[Start of Attachment]

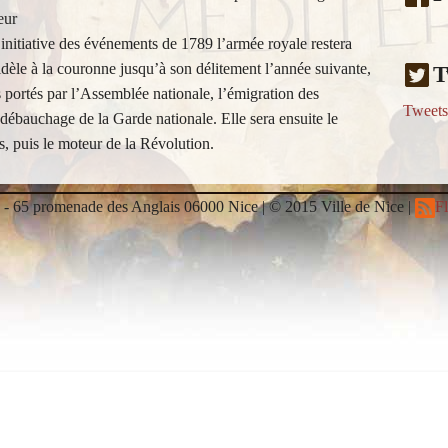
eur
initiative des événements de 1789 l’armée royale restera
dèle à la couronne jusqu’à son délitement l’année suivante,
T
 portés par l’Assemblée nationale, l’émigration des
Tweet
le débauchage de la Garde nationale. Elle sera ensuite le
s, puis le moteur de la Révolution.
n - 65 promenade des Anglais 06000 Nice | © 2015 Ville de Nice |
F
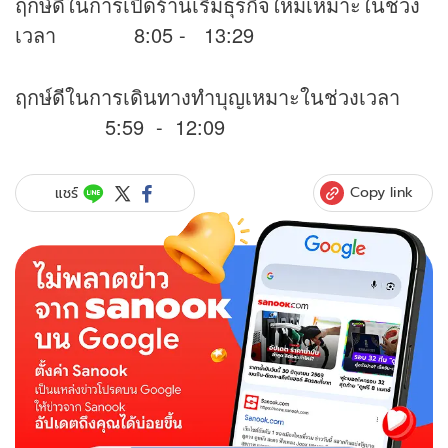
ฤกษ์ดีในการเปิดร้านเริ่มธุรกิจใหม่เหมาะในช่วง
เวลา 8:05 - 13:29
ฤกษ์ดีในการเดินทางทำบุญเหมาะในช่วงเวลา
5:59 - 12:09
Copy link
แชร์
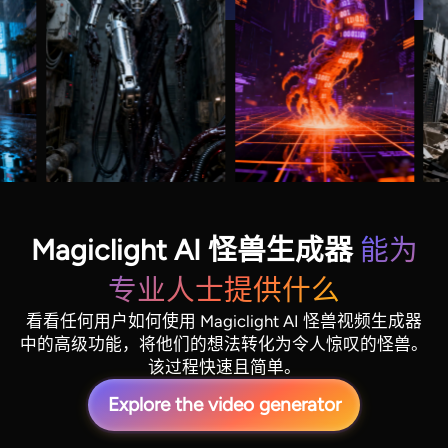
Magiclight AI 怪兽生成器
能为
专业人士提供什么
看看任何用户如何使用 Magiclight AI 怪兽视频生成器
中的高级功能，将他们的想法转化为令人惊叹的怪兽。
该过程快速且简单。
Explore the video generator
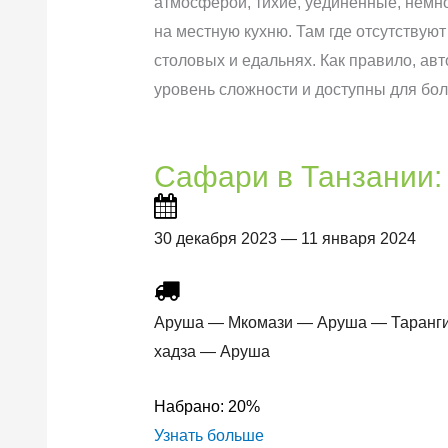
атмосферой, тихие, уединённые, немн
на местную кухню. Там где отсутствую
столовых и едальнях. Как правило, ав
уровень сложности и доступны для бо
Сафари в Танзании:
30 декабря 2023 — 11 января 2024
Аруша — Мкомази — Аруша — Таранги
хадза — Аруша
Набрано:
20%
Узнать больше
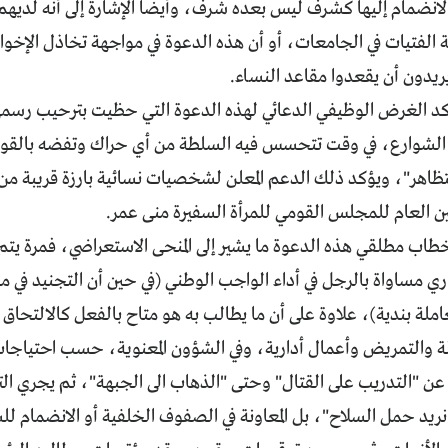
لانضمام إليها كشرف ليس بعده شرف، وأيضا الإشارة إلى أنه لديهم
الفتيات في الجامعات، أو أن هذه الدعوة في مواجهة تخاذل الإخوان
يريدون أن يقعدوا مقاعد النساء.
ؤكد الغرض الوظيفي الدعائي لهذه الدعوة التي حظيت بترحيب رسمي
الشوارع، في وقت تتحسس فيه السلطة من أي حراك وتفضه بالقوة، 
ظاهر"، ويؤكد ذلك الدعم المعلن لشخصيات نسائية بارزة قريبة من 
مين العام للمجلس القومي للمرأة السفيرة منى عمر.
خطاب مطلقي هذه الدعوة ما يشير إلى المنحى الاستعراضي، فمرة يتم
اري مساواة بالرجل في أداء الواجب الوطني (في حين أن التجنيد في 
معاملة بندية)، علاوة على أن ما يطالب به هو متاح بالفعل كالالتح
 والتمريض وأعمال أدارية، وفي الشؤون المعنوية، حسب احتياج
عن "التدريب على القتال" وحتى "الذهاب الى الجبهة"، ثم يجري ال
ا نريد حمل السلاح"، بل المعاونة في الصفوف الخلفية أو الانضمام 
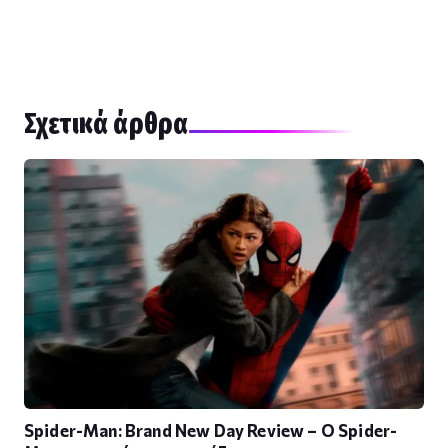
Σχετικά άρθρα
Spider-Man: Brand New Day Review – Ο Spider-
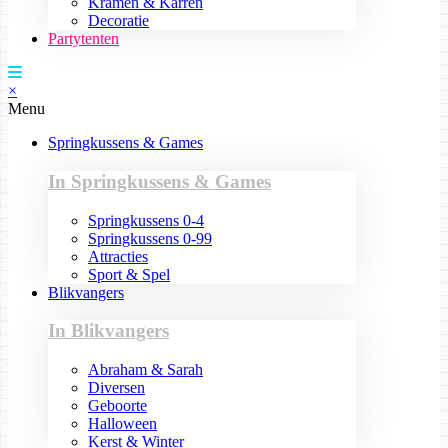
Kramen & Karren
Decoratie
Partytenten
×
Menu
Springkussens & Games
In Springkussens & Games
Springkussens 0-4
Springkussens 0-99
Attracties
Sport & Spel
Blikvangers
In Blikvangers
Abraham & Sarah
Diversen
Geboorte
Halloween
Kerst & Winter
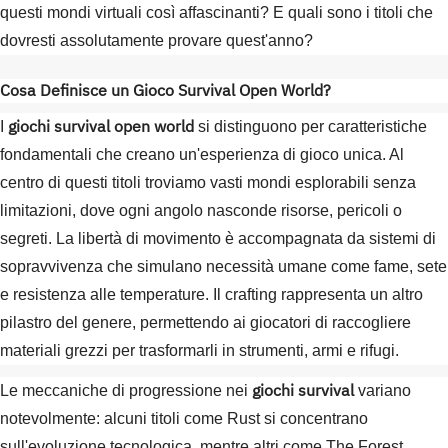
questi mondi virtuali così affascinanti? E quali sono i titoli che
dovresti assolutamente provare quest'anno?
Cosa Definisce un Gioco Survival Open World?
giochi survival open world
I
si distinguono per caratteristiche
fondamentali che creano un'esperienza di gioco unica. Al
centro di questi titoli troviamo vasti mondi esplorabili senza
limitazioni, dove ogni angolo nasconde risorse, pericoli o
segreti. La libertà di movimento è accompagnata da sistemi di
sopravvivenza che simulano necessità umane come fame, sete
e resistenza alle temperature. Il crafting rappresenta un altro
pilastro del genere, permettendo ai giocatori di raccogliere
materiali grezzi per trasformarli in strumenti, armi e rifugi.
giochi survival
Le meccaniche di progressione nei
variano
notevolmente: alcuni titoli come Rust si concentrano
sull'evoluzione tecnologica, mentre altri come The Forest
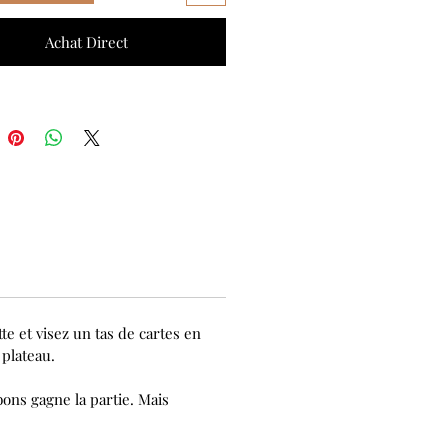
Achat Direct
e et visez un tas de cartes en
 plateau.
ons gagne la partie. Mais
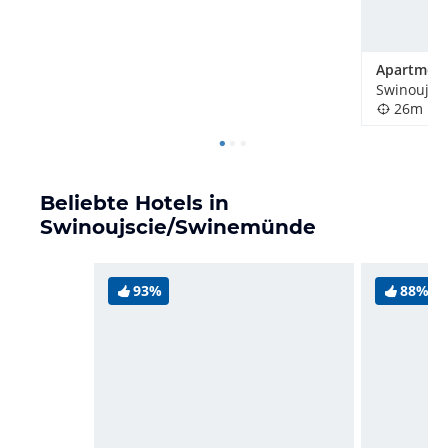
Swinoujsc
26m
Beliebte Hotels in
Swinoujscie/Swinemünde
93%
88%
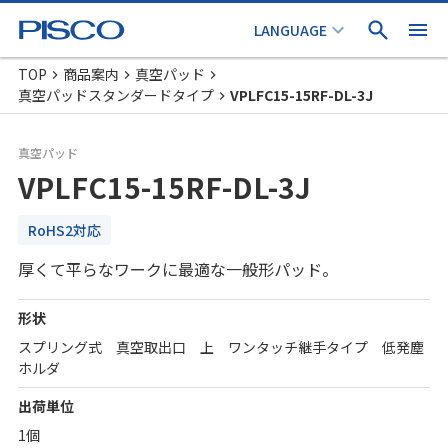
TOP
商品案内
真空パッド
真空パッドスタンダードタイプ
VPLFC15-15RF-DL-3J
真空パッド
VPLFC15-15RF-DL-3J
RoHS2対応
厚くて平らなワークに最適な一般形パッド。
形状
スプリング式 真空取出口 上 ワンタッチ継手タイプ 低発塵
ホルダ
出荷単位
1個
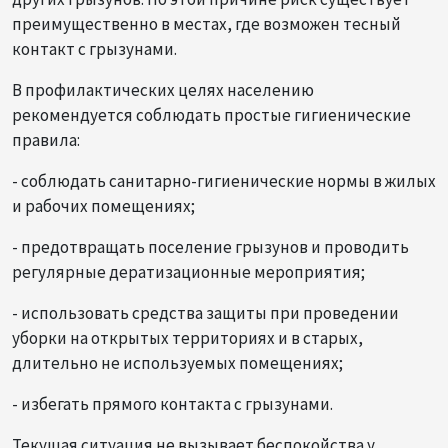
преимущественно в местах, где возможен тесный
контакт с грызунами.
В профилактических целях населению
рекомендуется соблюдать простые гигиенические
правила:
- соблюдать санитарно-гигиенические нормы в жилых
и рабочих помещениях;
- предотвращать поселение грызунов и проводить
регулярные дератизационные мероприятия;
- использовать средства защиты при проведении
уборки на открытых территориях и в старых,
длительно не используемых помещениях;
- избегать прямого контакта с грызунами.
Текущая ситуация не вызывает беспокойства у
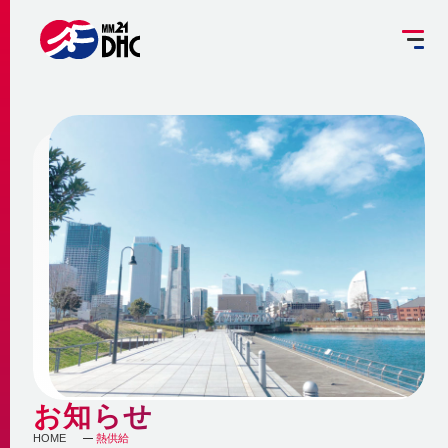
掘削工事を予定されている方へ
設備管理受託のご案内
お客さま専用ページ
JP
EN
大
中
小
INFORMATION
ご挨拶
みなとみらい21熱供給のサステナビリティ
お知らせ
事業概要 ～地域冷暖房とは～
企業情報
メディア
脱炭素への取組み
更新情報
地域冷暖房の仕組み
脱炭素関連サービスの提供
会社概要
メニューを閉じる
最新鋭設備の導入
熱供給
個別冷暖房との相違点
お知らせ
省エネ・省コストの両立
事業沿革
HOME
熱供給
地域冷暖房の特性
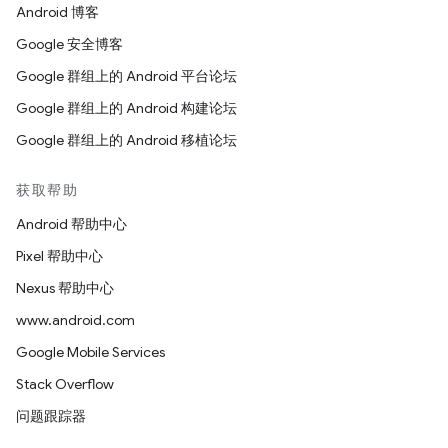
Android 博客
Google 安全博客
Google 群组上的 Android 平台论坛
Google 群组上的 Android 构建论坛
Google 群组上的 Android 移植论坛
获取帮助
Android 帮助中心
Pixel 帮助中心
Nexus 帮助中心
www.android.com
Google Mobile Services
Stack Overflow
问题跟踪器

[End of Attachment]

__Task requirements__
Word for word, print all of the data; skip the pictures.

__Result of the exercise__
eur
initiative des événements de 1789 l’armée royale restera
dèle à la couronne jusqu’à son délitement l’année suivante,
T
 portés par l’Assemblée nationale, l’émigration des
Tweet
le débauchage de la Garde nationale. Elle sera ensuite le
s, puis le moteur de la Révolution.
n - 65 promenade des Anglais 06000 Nice | © 2015 Ville de Nice |
F
ฤกษ์ดีในการเปิดร้านเริ่มธุรกิจใหม่เหมาะในช่วง
เวลา 8:05 - 13:29
ฤกษ์ดีในการเดินทางทำบุญเหมาะในช่วงเวลา
5:59 - 12:09
Copy link
แชร์
Magiclight AI 怪兽生成器
能为
专业人士提供什么
看看任何用户如何使用 Magiclight AI 怪兽视频生成器
中的高级功能，将他们的想法转化为令人惊叹的怪兽。
该过程快速且简单。
Explore the video generator
атмосферой, тихие, уединённые, немн
на местную кухню. Там где отсутствую
столовых и едальнях. Как правило, ав
уровень сложности и доступны для бо
Сафари в Танзании:
30 декабря 2023 — 11 января 2024
Аруша — Мкомази — Аруша — Таранги
хадза — Аруша
Набрано:
20%
Узнать больше
لانضمام إليها كشرف ليس بعده شرف، وأيضا الإشارة إلى أنه لديهم
الفتيات في الجامعات، أو أن هذه الدعوة في مواجهة تخاذل الإخوان
يريدون أن يقعدوا مقاعد النساء.
ؤكد الغرض الوظيفي الدعائي لهذه الدعوة التي حظيت بترحيب رسمي
الشوارع، في وقت تتحسس فيه السلطة من أي حراك وتفضه بالقوة، 
ظاهر"، ويؤكد ذلك الدعم المعلن لشخصيات نسائية بارزة قريبة من 
مين العام للمجلس القومي للمرأة السفيرة منى عمر.
خطاب مطلقي هذه الدعوة ما يشير إلى المنحى الاستعراضي، فمرة يتم
اري مساواة بالرجل في أداء الواجب الوطني (في حين أن التجنيد في 
معاملة بندية)، علاوة على أن ما يطالب به هو متاح بالفعل كالالتح
 والتمريض وأعمال أدارية، وفي الشؤون المعنوية، حسب احتياج
عن "التدريب على القتال" وحتى "الذهاب الى الجبهة"، ثم يجري ال
ا نريد حمل السلاح"، بل المعاونة في الصفوف الخلفية أو الانضمام 
Σχετικά άρθρα
Spider-Man: Brand New Day Review – Ο Spider-
Kramen & Karren
Decoratie
Partytenten
×
Menu
Springkussens & Games
In Springkussens & Games
Springkussens 0-4
Springkussens 0-99
Attracties
Sport & Spel
Blikvangers
In Blikvangers
Abraham & Sarah
Diversen
Geboorte
Halloween
Kerst & Winter
questi mondi virtuali così affascinanti? E quali sono i titoli che
dovresti assolutamente provare quest'anno?
Cosa Definisce un Gioco Survival Open World?
giochi survival open world
I
si distinguono per caratteristiche
fondamentali che creano un'esperienza di gioco unica. Al
centro di questi titoli troviamo vasti mondi esplorabili senza
limitazioni, dove ogni angolo nasconde risorse, pericoli o
segreti. La libertà di movimento è accompagnata da sistemi di
sopravvivenza che simulano necessità umane come fame, sete
e resistenza alle temperature. Il crafting rappresenta un altro
pilastro del genere, permettendo ai giocatori di raccogliere
materiali grezzi per trasformarli in strumenti, armi e rifugi.
giochi survival
Le meccaniche di progressione nei
variano
notevolmente: alcuni titoli come Rust si concentrano
sull'evoluzione tecnologica, mentre altri come The Forest
Achat Direct
e et visez un tas de cartes en
 plateau.
ons gagne la partie. Mais
Swinoujsc
26m
Beliebte Hotels in
Swinoujscie/Swinemünde
93%
88%
TOP
商品案内
真空パッド
真空パッドスタンダードタイプ
VPLFC15-15RF-DL-3J
真空パッド
VPLFC15-15RF-DL-3J
RoHS2対応
厚くて平らなワークに最適な一般形パッド。
形状
スプリング式 真空取出口 上 ワンタッチ継手タイプ 低発塵
ホルダ
出荷単位
1個
преимущественно в местах, где возможен тесный
контакт с грызунами.
В профилактических целях населению
рекомендуется соблюдать простые гигиенические
правила:
- соблюдать санитарно-гигиенические нормы в жилых
и рабочих помещениях;
- предотвращать поселение грызунов и проводить
регулярные дератизационные мероприятия;
- использовать средства защиты при проведении
уборки на открытых территориях и в старых,
длительно не используемых помещениях;
- избегать прямого контакта с грызунами.
Текущая ситуация не вызывает беспокойства у
掘削工事を予定されている方へ
設備管理受託のご案内
お客さま専用ページ
JP
EN
大
中
小
INFORMATION
ご挨拶
みなとみらい21熱供給のサステナビリティ
お知らせ
事業概要 ～地域冷暖房とは～
企業情報
メディア
脱炭素への取組み
更新情報
地域冷暖房の仕組み
脱炭素関連サービスの提供
会社概要
メニューを閉じる
最新鋭設備の導入
熱供給
個別冷暖房との相違点
お知らせ
省エネ・省コストの両立
事業沿革
HOME
熱供給
地域冷暖房の特性
Android 博客
Google 安全博客
Google 群组上的 Android 平台论坛
Google 群组上的 Android 构建论坛
Google 群组上的 Android 移植论坛
获取帮助
Android 帮助中心
Pixel 帮助中心
Nexus 帮助中心
www.android.com
Google Mobile Services
Stack Overflow
问题跟踪器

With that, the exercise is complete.